Exercise:
Set down the data below in full, exactly as it reads, but without the pictures.

Extracted page text data:

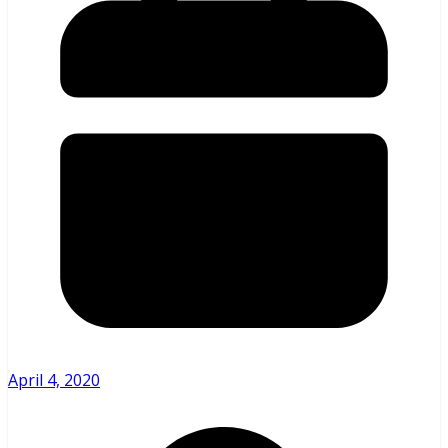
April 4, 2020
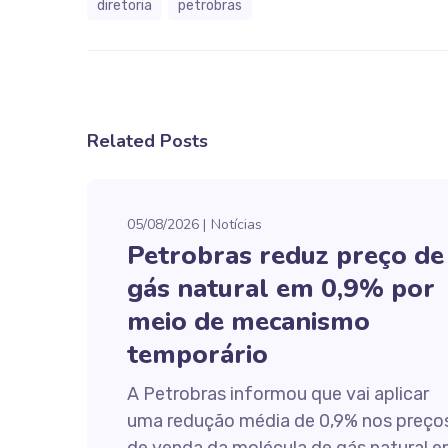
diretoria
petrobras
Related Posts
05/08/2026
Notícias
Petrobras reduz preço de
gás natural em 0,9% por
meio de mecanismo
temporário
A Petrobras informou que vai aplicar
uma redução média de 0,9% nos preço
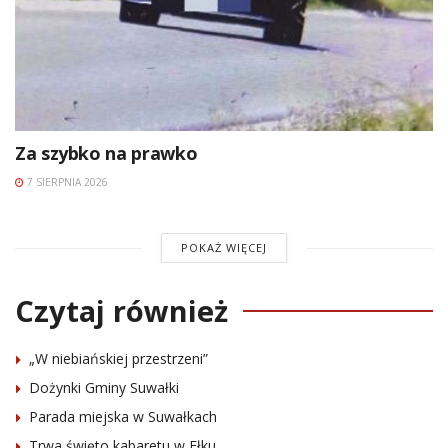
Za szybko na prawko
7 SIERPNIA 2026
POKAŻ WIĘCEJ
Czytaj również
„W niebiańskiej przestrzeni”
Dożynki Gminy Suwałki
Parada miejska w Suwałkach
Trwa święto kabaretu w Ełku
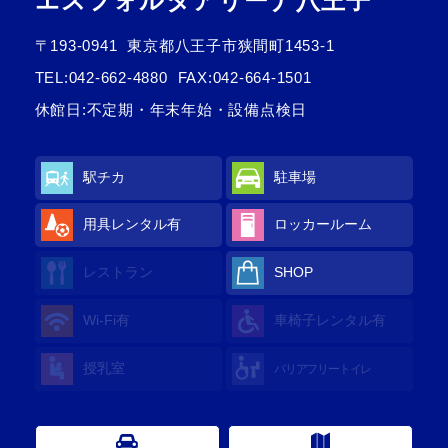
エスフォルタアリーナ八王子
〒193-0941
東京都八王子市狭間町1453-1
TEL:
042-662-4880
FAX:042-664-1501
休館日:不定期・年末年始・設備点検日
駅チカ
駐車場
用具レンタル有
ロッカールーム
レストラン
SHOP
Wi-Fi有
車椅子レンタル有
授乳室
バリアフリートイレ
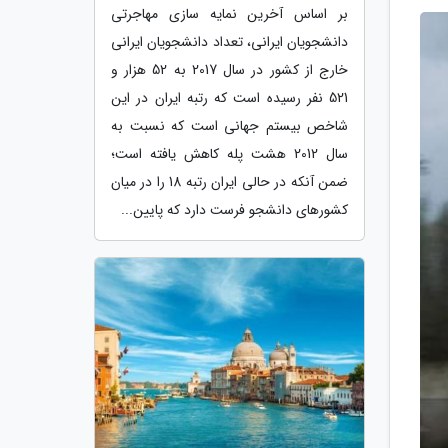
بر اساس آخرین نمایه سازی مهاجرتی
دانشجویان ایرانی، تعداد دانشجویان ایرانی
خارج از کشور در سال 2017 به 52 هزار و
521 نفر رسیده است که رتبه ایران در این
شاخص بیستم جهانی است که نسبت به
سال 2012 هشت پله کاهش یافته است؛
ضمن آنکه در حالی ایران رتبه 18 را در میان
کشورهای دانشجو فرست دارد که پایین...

Exercise answer:
April 4, 2020
diretoria
petrobras
Related Posts
05/08/2026
Notícias
Petrobras reduz preço de
gás natural em 0,9% por
meio de mecanismo
temporário
A Petrobras informou que vai aplicar
uma redução média de 0,9% nos preço
Za szybko na prawko
7 SIERPNIA 2026
POKAŻ WIĘCEJ
Czytaj również
„W niebiańskiej przestrzeni”
Dożynki Gminy Suwałki
Parada miejska w Suwałkach
Trwa święto kabaretu w Ełku
エスフォルタアリーナ八王子
〒193-0941
東京都八王子市狭間町1453-1
TEL:
042-662-4880
FAX:042-664-1501
休館日:不定期・年末年始・設備点検日
駅チカ
駐車場
用具レンタル有
ロッカールーム
レストラン
SHOP
Wi-Fi有
車椅子レンタル有
授乳室
バリアフリートイレ
بر اساس آخرین نمایه سازی مهاجرتی
دانشجویان ایرانی، تعداد دانشجویان ایرانی
خارج از کشور در سال 2017 به 52 هزار و
521 نفر رسیده است که رتبه ایران در این
شاخص بیستم جهانی است که نسبت به
سال 2012 هشت پله کاهش یافته است؛
ضمن آنکه در حالی ایران رتبه 18 را در میان
کشورهای دانشجو فرست دارد که پایین...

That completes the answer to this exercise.